It’s not a “harvest” problem, it’s a “worker” problem

When Jesus commissioned the 72 to go proclaim the Kingdom, he made an interesting observation. The harvest is huge. “It’s bigger than you can imagine.”

His command isn’t to go “find” harvest. It’s to pray for more workers.

This isn’t such a hard thing for believers in other countries to understand. In many countries where their faith puts a spotlight on them and targets them, they still live in the power of the Spirit and they keep seeing harvest.

In our nation, it’s a worker problem. It’s getting people who say they believe in the Kingdom to actually get engaged in Kingdom activity. We spend a lot of time and energy arguing about what that “Kingdom activity” is, but we spend far less energy on just acting on behalf of the Kingdom.

It’s not a harvest problem in America. It’s a worker problem.

We need not pray for more converts. We DO need to pray for more believers who will understand the work of the Kingdom.

 

Choosing the Good Part

The stories of Luke 10 give me pictures of ministry priorities. In the sending of the 72, it is remembering the call of God. Jesus asks the 72 to go and do what they had watched him do. Teach what he had taught them. Know your call.
The parable of the good Samaritan is a nice bridge. One emphasis is to learn to stay focused on what is important. The Levite and the priest were distracted. I can let the “busyness” of ministry keep me from the priority of the gospel.
The second thing the parable teaches me bridges to the next story: Remember to choose the good part. The Samaritan chose the good part by living in compassion.
In the third story of Luke 10 we have the story of Mary and Martha. Martha is distracted by “doing good.” Mary realizes Jesus is the house and she didn’t want to let those moments pass her by. Jesus let Martha know Mary had chosen the “good part.”
That launches the next emphasis for Luke, which is the priority of prayer.
Everything springs out of relationship. The strength of relationship is prayer in the Kingdom of God. I must know him. I must hear from him. I must choose the good part.

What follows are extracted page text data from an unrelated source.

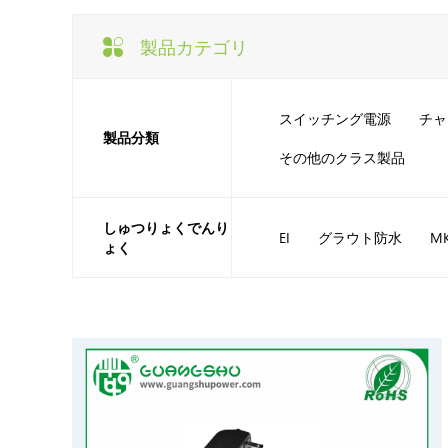
製品カテゴリ
スイッチング電源
チャ
製品分類
その他のクラス製品
しゅつりょくでんり
グラウト防水
EI
M
ょく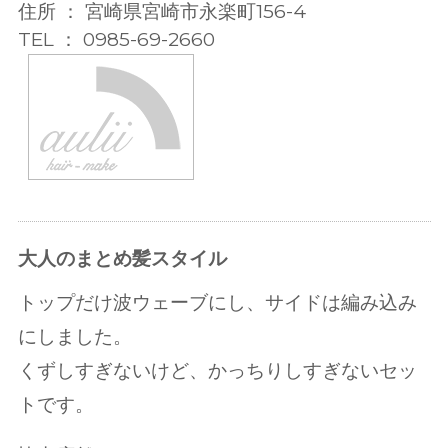
住所 ： 宮崎県宮崎市永楽町156-4
TEL ： 0985-69-2660
大人のまとめ髪スタイル
トップだけ波ウェーブにし、サイドは編み込み
にしました。
くずしすぎないけど、かっちりしすぎないセッ
トです。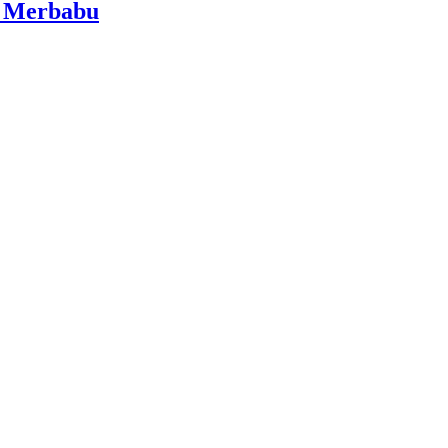
i Merbabu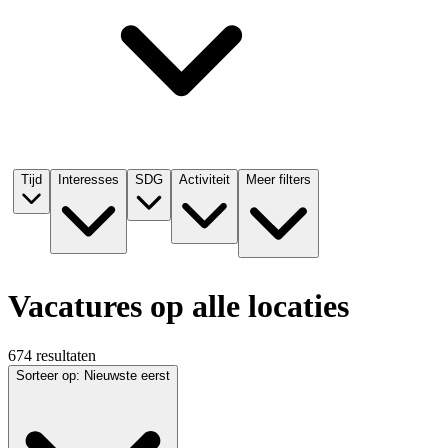
Tijd
Interesses
SDG
Activiteit
Meer filters
Vacatures op alle locaties
674 resultaten
Sorteer op
:
Nieuwste eerst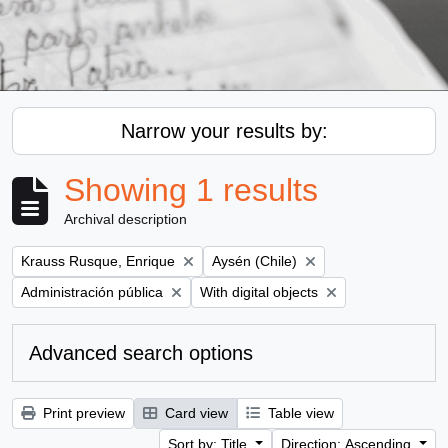
Narrow your results by:
Showing 1 results
Archival description
Remove filter:
Remove filter:
Krauss Rusque, Enrique
Aysén (Chile)
Remove filter:
Remove filter:
Administración pública
With digital objects
Advanced search options
Print preview
Card view
Table view
Sort by: Title
Direction: Ascending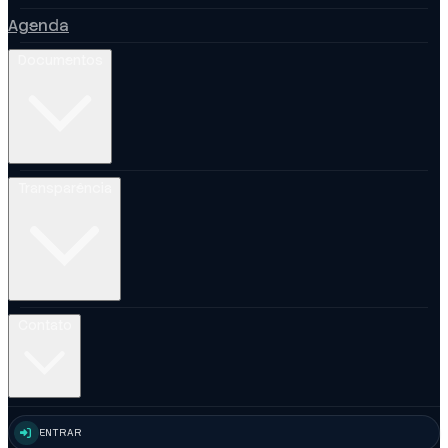
Agenda
Documentos
Transparência
Contato
ENTRAR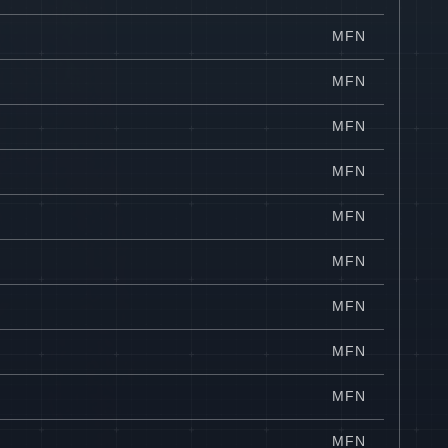
MFN
MFN
MFN
MFN
MFN
MFN
MFN
MFN
MFN
MFN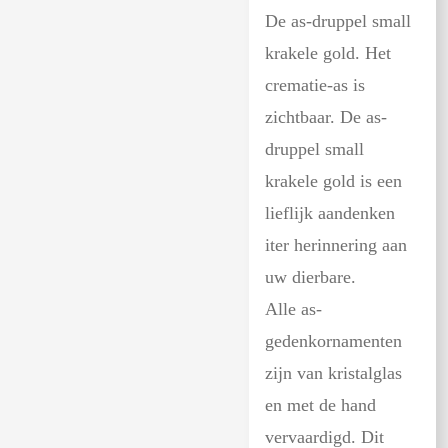
De as-druppel small
krakele gold. Het
crematie-as is
zichtbaar. De as-
druppel small
krakele gold is een
lieflijk aandenken
iter herinnering aan
uw dierbare.
Alle as-
gedenkornamenten
zijn van kristalglas
en met de hand
vervaardigd. Dit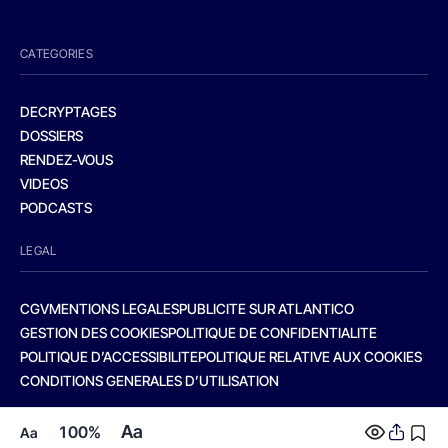
CATEGORIES
DECRYPTAGES
DOSSIERS
RENDEZ-VOUS
VIDEOS
PODCASTS
LEGAL
CGV
MENTIONS LEGALES
PUBLICITE SUR ATLANTICO
GESTION DES COOKIES
POLITIQUE DE CONFIDENTIALITE
POLITIQUE D’ACCESSIBILITE
POLITIQUE RELATIVE AUX COOKIES
CONDITIONS GENERALES D’UTILISATION
Aa
100%
Aa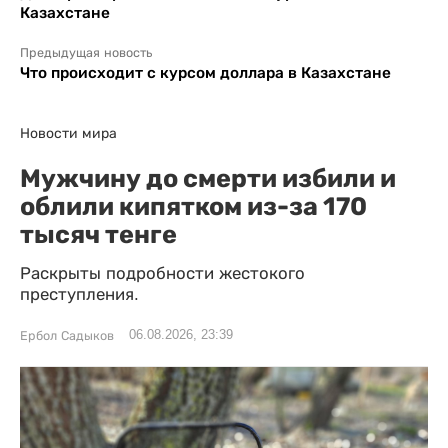
Казахстане
Предыдущая новость
Что происходит с курсом доллара в Казахстане
Новости мира
Мужчину до смерти избили и
облили кипятком из-за 170
тысяч тенге
Раскрыты подробности жестокого
преступления.
06.08.2026, 23:39
Ербол Садыков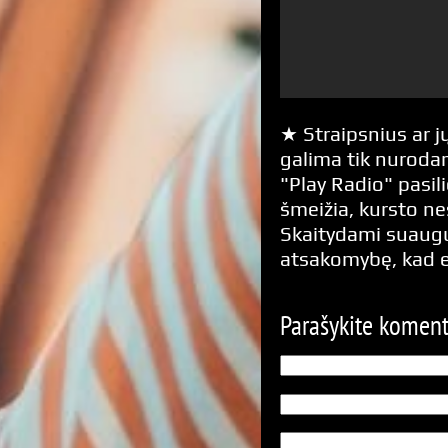
★ Straipsnius ar jų
galima tik nurodan
"Play Radio" pasili
šmeižia, kursto n
Skaitydami suaugus
atsakomybę, kad 
Parašykite komen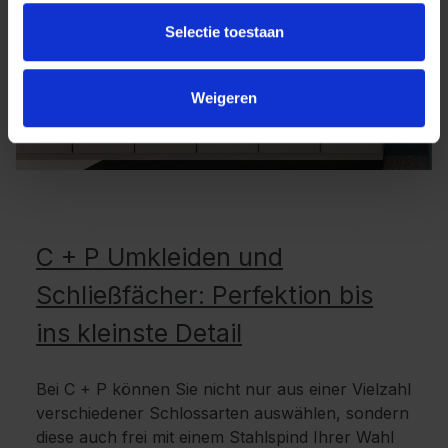
Selectie toestaan
Weigeren
C + P Umkleiden und
Schließfächer: Perfektion bis
ins kleinste Detail
Bei C + P können Sie nicht nur aus einer Vielzahl
verschiedener Schlossarten auswählen, sondern
diese auch frei mit einem Stahlspind Ihrer Wahl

The Calling of God and the Call of Distractions

Luke 10 tells three distinct stories, all of which combine for great reminders of ministry. Years ago I remember a minister talking about how he wanted to live in the spirit of Luke 10.
The first story is the sending out of the 72. It’s about the call. Ministers called of God can relate. There is the excitement of getting out and doing what God has called you to do.
I need that reminder. The call of Jesus to his disciples is to proclaim what you have learned and demonstrate it. They were to go out proclaiming the Kingdom (what Jesus had taught) and then demonstrate the power of the Kingdom (which Jesus had been doing all along). In other words, it was time for the baby eagles to get out of the nest and learn to flap their wings.
It had to have been a joyous time to have the 72 coming back and reporting!
“WOW! All you said and did, we said and did! Even demons were subject to us!”
It’s at this point Jesus reminds them to stay grounded. “”Rejoice that your names are written in heaven.”
Keep perspective.
The second story incorporates the parable of the Good Samaritan. The first story is a reminder of the call of God. The second story is about staying focused. The priest and the Levite in the story should have helped the wounded man. What kept them from helping was the distractions of their day. They had their “duties.” If they stopped to help, they would be delayed from their duties.
They may have also been distracted by the prevailing thoughts of their day. Why stop to help? That may be a trap! Why stop to help? He probably got what he deserved!
Distractions can keep us from the call of God. We may think we’re living out the call, but we’ve forgotten the true call of God. The Samaritan remembered the true part. He exemplified the call of the Kingdom.
So much can call out to distract! It can be “good things.” It can just be menial things. We allow our time to get eaten up by mundane tasks. We miss those opportunities to live out the power of Kingdom.
Remember the “good part.” Remember to proclaim what you have learned. Remember to demonstrate the goodness of the Kingdom as well. And work to keep distractions to a minimum.